__WORK ITEM__: Transcribe exactly, and without pictures, only the lines from the one bearing "telemark (50, 678)" through the final line of the data below.

Source records
== == ==

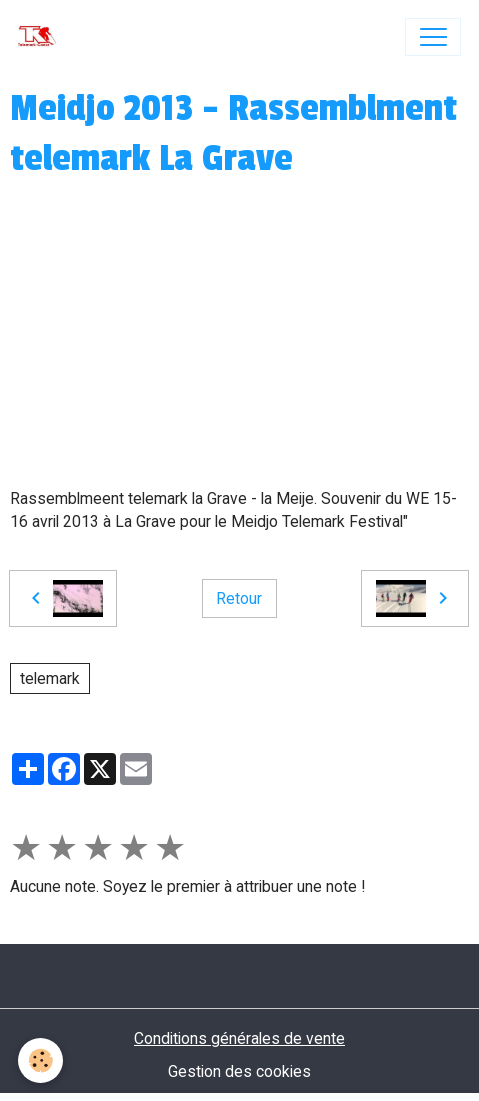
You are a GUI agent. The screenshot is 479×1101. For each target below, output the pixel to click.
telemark (50, 678)
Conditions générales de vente (239, 1038)
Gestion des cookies (239, 1071)
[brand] (41, 37)
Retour (239, 598)
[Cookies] (40, 1060)
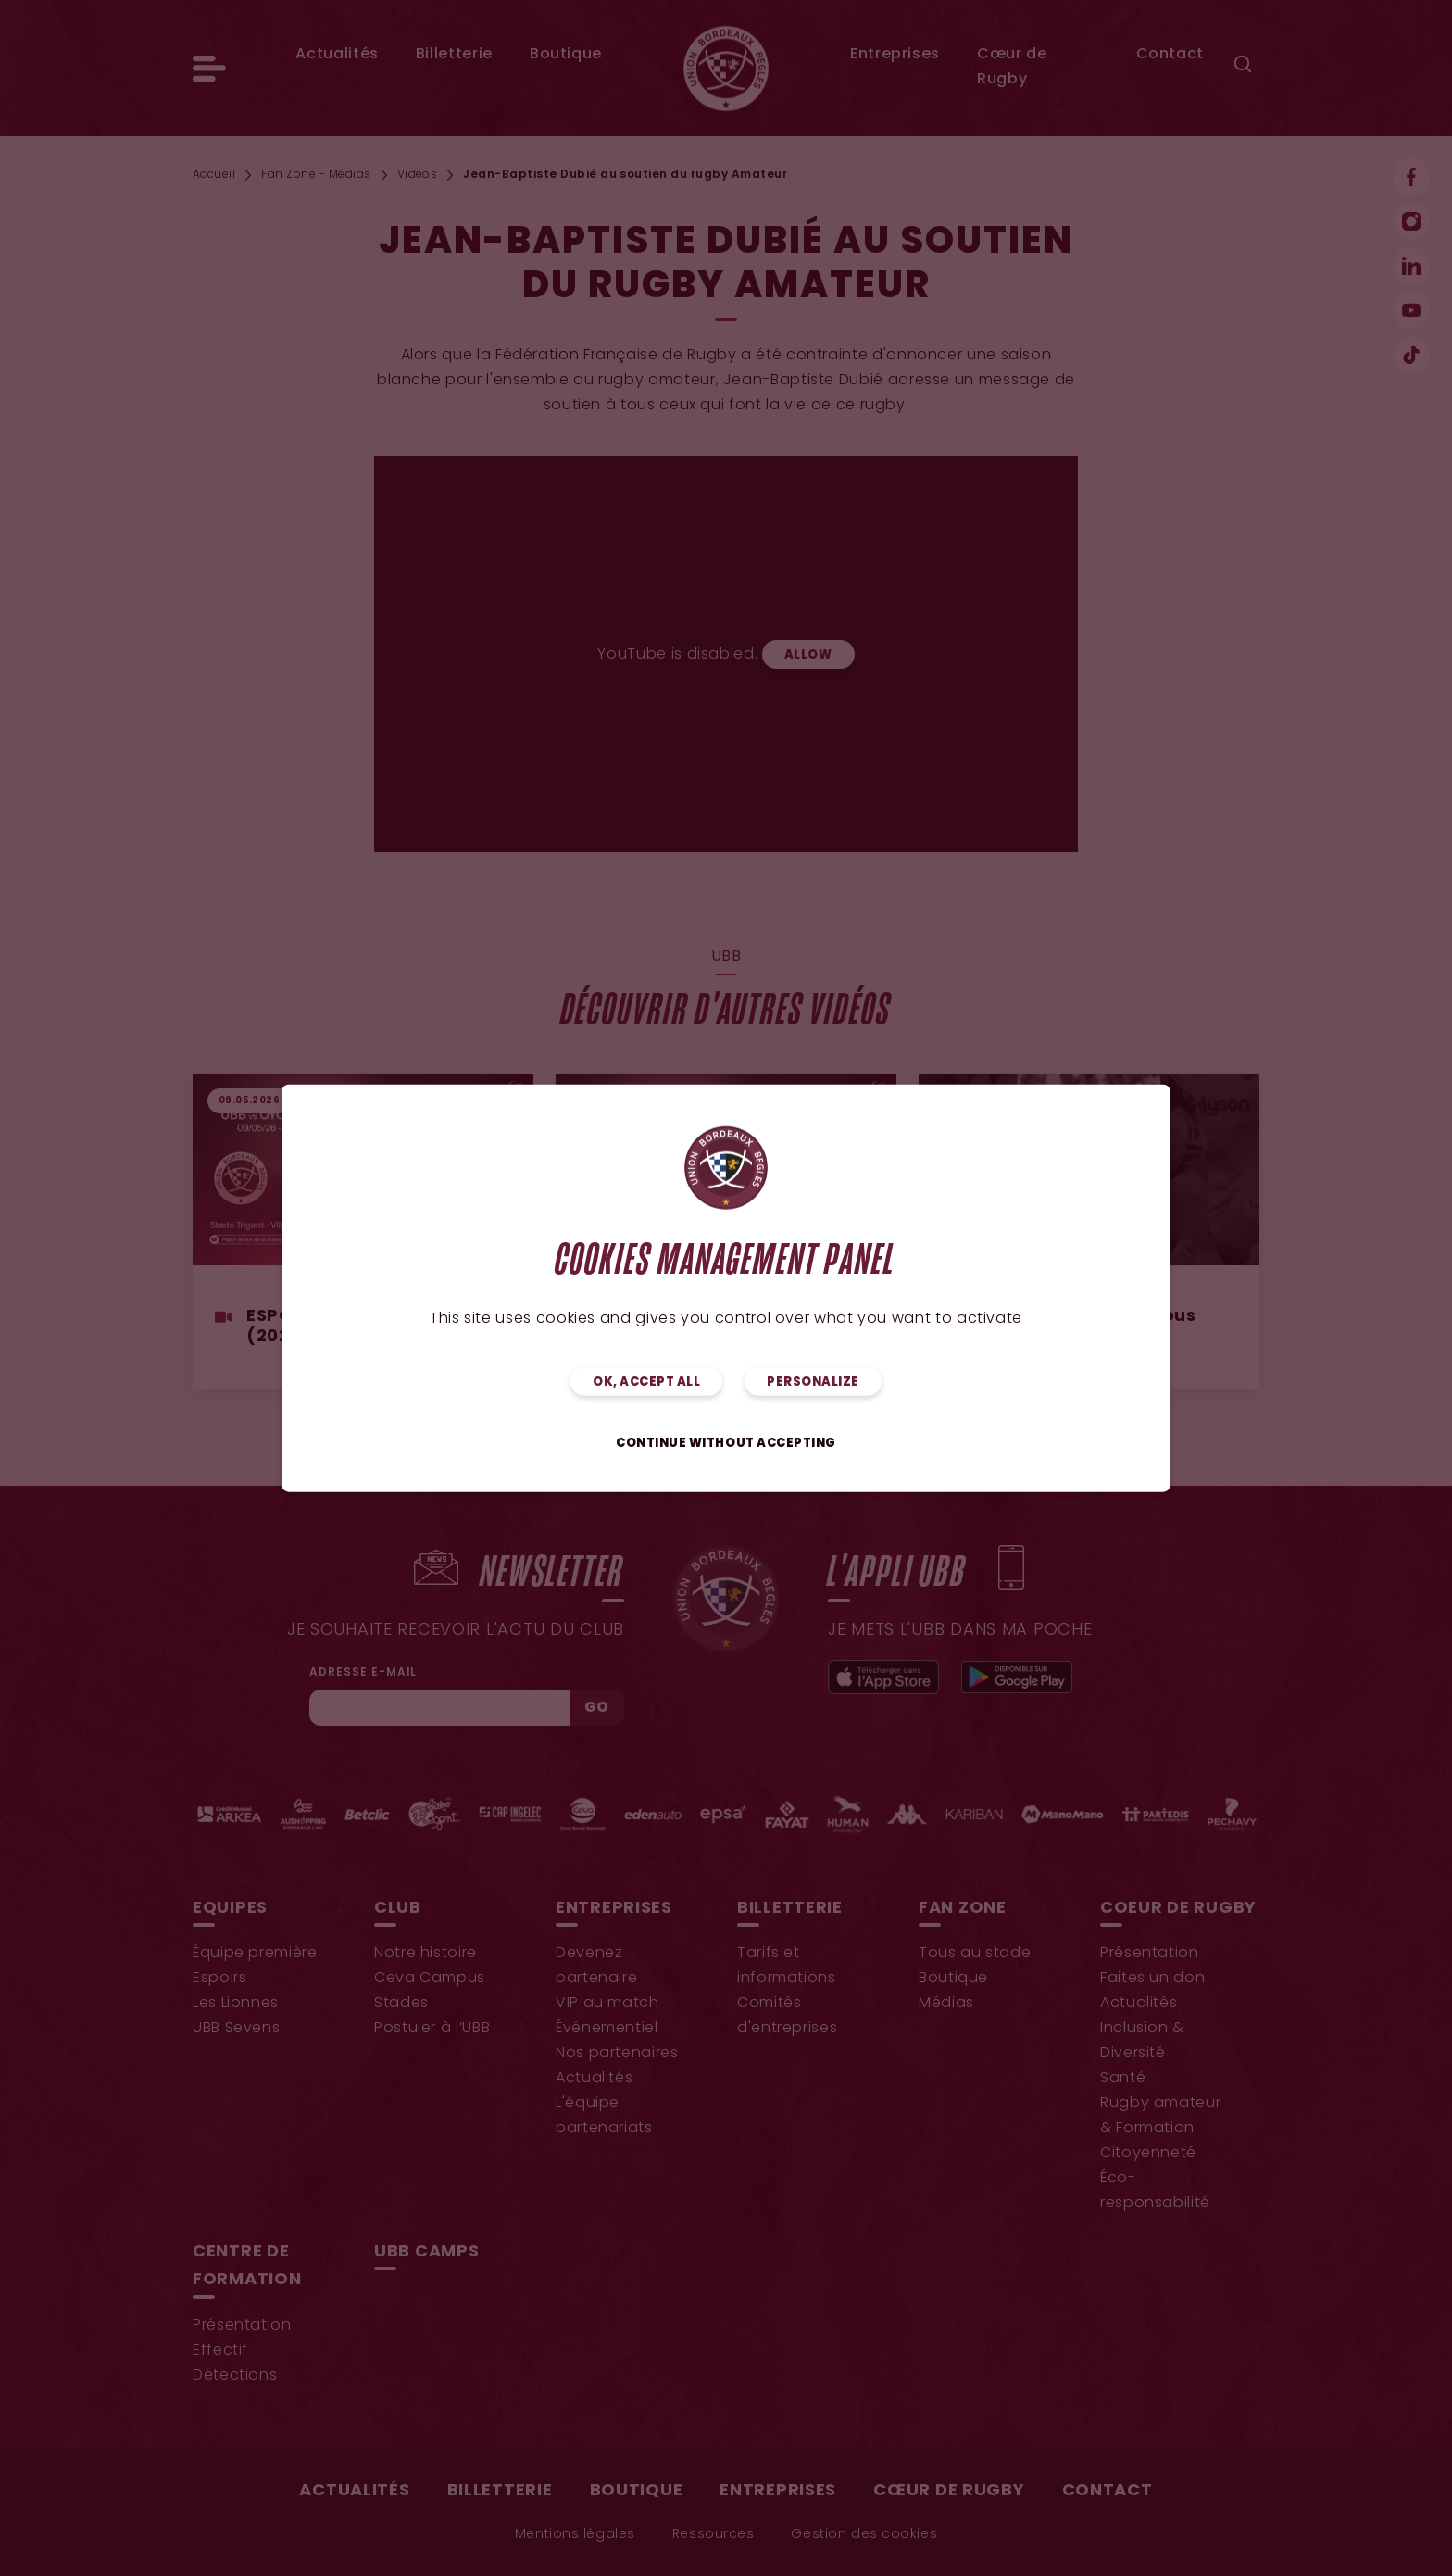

== == ==

__EXPECTED ANSWER__:
telemark (50, 678)
Conditions générales de vente (239, 1038)
Gestion des cookies (239, 1071)
[brand] (41, 37)
Retour (239, 598)
[Cookies] (40, 1060)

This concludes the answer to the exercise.